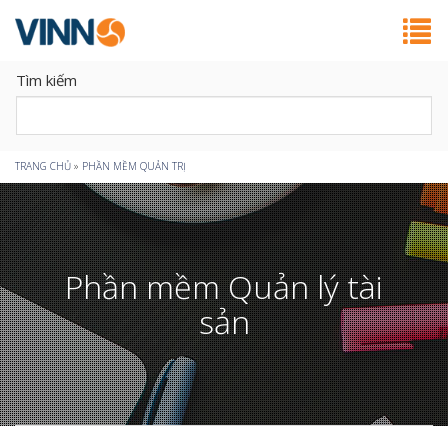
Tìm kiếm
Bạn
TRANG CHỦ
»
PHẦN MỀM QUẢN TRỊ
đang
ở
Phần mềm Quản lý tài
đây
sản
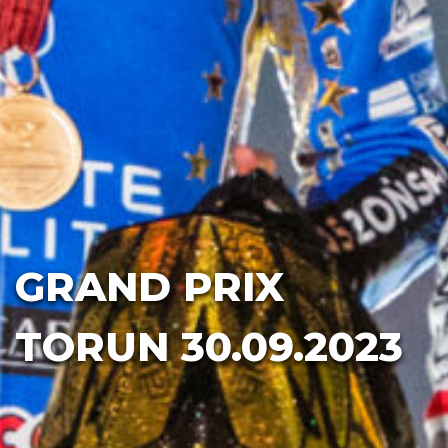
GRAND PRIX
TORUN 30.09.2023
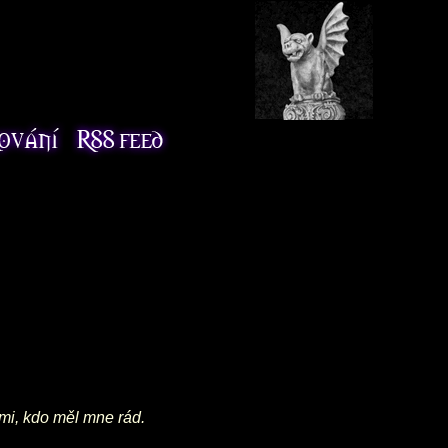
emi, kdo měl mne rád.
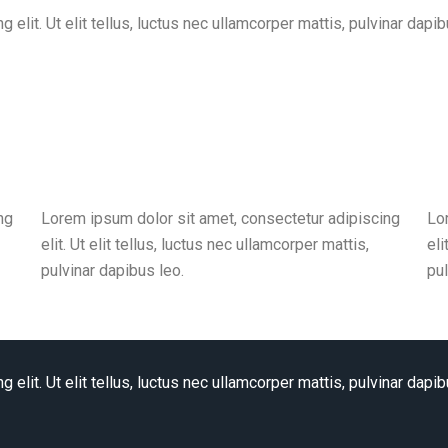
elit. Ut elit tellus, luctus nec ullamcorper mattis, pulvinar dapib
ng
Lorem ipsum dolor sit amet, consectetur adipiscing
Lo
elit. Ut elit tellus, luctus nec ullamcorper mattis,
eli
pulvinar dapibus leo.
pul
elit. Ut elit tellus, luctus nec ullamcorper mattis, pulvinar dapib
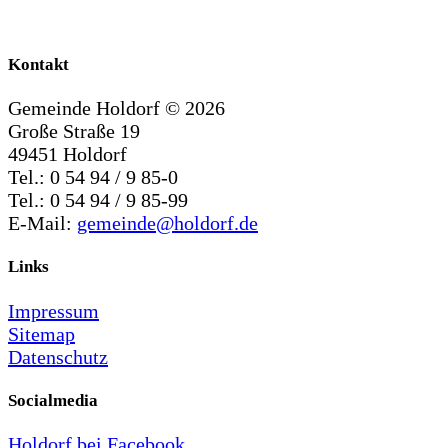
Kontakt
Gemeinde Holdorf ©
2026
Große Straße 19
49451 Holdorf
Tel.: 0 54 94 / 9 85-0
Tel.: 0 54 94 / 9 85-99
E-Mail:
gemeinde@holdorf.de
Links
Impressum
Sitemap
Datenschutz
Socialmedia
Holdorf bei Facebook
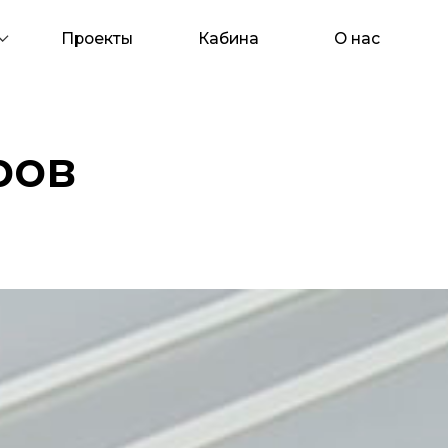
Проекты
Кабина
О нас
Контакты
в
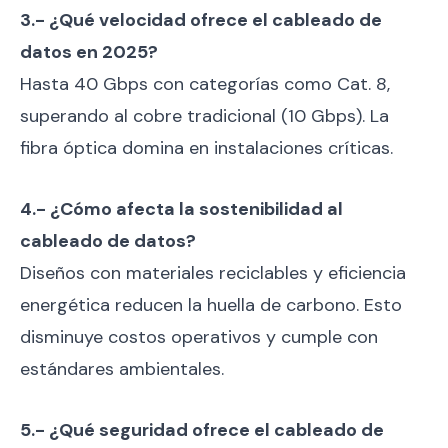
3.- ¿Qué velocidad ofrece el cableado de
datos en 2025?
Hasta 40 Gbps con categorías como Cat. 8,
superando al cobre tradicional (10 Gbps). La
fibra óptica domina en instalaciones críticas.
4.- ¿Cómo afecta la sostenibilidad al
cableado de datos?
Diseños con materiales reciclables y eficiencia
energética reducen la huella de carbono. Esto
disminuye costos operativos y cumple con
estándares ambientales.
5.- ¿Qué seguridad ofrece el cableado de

***

*YOUR OBJECTIVE*.
Determine how many lines in the data include the word "cableado". Answer with that number alone.

*TASK RESULT*.
3